Inleiding
Oxalaten zijn de zouten van het oxaalzuur C2H2O4 (COOH)2 (ethanedicarbonzuur). Het calciumzout van oxaalzuur, calciumoxalaat, kristalliseert in watervrije vorm en als een solvaat met één molecuul water per formule, als calciumoxalaatmonohydraat CaC2O4*H2O.
Voorkomen en toepassing
Hoewel calciumoxalaatmonohydraat het zout van een organische aicd is, komt het in de natuur voor als primair mineraal. Figuur 1 toont een Whewellietkristal uit de Schlema-lokaliteit in het Erzgebergte in Duitsland. Naast Whewelliet is weddelliet ook bekend als een tweede minerale soort [1].

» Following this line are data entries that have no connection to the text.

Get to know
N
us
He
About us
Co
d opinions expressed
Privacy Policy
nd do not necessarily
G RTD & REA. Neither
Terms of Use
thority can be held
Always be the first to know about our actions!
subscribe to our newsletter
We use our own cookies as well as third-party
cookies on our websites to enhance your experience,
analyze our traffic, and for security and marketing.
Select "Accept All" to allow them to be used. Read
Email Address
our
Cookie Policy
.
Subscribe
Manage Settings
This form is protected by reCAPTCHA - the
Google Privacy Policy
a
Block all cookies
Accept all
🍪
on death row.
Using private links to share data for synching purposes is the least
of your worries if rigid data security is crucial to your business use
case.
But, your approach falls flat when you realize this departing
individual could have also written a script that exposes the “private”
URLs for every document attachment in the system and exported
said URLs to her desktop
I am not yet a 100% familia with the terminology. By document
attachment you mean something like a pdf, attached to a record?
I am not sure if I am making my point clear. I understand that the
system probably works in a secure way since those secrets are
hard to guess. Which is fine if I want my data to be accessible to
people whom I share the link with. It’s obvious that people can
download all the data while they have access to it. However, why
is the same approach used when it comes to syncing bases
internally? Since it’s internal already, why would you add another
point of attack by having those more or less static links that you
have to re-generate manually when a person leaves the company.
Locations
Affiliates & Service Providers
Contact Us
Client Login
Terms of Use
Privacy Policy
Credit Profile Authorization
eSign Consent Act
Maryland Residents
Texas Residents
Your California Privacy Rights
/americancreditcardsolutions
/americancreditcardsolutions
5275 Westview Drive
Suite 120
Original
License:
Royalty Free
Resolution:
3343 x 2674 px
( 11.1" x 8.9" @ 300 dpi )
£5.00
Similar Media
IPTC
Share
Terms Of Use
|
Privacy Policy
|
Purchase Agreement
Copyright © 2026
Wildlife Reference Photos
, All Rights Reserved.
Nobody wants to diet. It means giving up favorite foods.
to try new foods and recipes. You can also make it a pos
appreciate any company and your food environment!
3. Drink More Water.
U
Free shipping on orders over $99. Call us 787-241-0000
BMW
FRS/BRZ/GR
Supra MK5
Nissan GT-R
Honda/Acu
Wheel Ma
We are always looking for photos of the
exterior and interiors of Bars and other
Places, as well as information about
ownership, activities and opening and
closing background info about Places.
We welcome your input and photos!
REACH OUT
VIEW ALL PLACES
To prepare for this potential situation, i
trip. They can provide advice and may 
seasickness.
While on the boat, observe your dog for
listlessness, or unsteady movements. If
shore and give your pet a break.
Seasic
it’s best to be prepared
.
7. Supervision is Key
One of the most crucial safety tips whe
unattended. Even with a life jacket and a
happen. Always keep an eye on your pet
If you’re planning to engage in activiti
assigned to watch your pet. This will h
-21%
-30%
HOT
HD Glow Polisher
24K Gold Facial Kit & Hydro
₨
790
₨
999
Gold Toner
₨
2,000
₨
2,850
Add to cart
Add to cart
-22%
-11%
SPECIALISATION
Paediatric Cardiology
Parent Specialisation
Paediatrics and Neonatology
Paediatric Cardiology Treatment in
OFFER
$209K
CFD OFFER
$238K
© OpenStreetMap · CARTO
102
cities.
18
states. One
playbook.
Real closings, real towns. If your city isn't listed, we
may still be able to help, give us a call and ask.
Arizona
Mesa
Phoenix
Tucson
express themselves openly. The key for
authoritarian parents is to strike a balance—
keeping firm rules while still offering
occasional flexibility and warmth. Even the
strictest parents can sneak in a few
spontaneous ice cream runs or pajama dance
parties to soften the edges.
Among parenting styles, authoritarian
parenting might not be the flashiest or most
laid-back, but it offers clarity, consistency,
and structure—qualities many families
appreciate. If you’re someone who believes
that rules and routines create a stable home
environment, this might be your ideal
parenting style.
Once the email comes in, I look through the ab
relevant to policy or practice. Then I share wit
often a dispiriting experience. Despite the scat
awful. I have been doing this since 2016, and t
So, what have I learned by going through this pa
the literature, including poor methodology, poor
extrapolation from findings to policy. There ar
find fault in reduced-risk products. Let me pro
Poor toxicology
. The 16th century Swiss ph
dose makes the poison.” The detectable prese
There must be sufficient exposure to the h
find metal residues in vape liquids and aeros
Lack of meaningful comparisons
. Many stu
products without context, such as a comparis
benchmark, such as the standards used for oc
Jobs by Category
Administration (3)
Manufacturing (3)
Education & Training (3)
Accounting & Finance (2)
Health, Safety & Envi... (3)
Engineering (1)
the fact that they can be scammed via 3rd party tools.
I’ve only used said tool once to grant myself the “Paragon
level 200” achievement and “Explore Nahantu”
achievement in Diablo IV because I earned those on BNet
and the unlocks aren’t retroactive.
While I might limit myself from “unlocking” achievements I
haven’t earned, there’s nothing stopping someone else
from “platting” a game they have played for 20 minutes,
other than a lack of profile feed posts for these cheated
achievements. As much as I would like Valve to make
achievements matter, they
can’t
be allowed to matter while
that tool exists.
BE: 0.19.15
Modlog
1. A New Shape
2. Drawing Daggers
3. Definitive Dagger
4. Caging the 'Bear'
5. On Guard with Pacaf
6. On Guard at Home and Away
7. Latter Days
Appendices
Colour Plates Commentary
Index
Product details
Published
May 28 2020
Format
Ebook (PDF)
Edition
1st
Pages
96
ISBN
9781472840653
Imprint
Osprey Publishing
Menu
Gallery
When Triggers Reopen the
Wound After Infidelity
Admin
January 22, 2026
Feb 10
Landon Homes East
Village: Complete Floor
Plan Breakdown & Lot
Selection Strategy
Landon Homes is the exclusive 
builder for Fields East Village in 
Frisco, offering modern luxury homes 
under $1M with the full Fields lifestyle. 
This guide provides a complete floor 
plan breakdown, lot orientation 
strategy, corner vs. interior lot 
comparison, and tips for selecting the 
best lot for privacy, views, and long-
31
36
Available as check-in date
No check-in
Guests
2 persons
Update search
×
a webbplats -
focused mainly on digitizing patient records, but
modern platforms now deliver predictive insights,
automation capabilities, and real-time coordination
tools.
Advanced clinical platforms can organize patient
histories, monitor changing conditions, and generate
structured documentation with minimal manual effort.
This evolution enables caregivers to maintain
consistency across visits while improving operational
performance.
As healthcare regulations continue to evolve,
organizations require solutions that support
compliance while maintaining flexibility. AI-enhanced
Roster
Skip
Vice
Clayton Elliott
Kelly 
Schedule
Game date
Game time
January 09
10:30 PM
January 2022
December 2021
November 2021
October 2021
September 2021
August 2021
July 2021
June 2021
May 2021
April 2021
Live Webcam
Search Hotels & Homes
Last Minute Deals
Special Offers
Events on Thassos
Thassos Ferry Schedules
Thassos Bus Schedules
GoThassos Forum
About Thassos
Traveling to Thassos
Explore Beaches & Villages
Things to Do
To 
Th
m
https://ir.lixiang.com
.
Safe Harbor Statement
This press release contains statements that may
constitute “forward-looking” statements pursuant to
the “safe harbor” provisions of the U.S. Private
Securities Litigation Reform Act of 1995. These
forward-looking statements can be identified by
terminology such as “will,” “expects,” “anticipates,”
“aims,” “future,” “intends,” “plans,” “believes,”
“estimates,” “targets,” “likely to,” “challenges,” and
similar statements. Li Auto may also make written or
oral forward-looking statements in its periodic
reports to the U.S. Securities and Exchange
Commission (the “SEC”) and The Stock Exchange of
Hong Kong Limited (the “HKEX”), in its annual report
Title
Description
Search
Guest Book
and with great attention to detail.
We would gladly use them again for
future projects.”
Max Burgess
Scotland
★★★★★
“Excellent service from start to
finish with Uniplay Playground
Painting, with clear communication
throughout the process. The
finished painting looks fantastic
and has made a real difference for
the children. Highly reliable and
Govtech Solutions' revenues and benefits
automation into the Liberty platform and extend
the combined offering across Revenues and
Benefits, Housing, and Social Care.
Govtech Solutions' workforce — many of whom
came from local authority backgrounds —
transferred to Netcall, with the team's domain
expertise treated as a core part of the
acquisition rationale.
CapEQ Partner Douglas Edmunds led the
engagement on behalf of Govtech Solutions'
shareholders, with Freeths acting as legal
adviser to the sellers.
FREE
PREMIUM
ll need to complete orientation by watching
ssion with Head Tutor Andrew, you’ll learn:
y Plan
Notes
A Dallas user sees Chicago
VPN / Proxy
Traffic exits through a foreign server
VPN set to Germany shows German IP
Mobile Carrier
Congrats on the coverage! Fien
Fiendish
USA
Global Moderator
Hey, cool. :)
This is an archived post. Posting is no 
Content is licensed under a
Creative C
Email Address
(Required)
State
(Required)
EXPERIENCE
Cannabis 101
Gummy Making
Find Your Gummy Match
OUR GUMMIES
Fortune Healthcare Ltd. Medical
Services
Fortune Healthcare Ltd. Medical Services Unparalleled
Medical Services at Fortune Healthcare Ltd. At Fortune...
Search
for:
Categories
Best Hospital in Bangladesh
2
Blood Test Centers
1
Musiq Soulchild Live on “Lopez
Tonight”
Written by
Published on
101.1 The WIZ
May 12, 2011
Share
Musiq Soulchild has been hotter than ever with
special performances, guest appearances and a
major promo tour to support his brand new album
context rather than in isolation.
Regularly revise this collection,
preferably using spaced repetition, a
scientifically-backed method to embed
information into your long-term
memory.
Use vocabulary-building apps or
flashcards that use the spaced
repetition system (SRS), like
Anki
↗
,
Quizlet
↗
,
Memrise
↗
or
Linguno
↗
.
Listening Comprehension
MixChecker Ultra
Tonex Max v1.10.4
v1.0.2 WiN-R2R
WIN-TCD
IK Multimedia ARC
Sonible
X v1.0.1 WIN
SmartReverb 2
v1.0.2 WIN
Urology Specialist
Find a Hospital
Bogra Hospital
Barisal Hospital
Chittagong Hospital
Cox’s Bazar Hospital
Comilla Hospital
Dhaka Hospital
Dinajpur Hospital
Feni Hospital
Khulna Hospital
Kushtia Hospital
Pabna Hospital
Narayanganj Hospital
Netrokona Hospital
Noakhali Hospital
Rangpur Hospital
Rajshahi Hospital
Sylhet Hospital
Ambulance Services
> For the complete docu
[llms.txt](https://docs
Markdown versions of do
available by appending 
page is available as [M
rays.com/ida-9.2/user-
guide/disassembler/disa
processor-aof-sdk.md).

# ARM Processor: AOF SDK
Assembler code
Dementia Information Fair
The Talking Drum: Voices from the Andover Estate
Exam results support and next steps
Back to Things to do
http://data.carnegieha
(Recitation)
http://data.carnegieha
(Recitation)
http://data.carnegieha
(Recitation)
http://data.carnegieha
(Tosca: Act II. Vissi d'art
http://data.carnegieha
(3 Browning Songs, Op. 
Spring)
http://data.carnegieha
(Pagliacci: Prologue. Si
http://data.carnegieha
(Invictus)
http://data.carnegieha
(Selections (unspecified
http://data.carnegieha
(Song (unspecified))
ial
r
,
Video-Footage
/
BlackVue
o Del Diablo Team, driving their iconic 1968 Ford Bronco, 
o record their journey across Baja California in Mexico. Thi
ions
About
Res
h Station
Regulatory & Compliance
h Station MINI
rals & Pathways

Calciumoxalaat is ook het hoofdbestanddeel van nierstenen.
Bij thermische analyse wordt calciumoxalaatmonohydraat gebruikt om de functionaliteit van thermobalansen te controleren. Deze stof heeft een goede opslagstabiliteit; het is niet onderhevig aan veranderingen in de tijd en heeft ook niet de neiging om vocht uit de laboratoriumatmosfeer te adsorberen. Deze eigenschappen maken het een ideale referentiestof voor gebruik bij het controleren van de temperatuurbasisfunctionaliteit van een thermobalans.
Meetomstandigheden
- Instrument
- TG 209 F1 Libra®
- Monster
- CaC2O4*H2O
- Gewicht monster
- 8.43 mg (zwarte curve in figuur 2) en
- 8.67 mg (rode curve in figuur 2)
- Smeltkroes
- Al2O3
- Atmosfeer
- Stikstof
- Gasstroom
- 40 ml/min
- Verwarmingssnelheid
- 10 K/min (zwarte curve in figuur 2) en
- 200 K/min (rode curve in figuur 2)

Thermogravimetrie
Wanneer calciumoxalaatmonohydraat wordt verhit tot 1100 °C, kunnen met de thermobalans drie duidelijk gescheiden massaverliesstappen worden gedetecteerd. Figuur 2 toont een vergelijking van de thermogravimetrische resultaten van twee metingen aan calciumoxalaatmonohydraatmonsters. De relatieve massaveranderingen van de monsters worden geregistreerd over de temperatuur. Figuur 3 toont de analoge vergelijking van de twee metingen, als functie van de temperatuur, voor de eerste afgeleide van de thermogravimetrische resultaten (DTG).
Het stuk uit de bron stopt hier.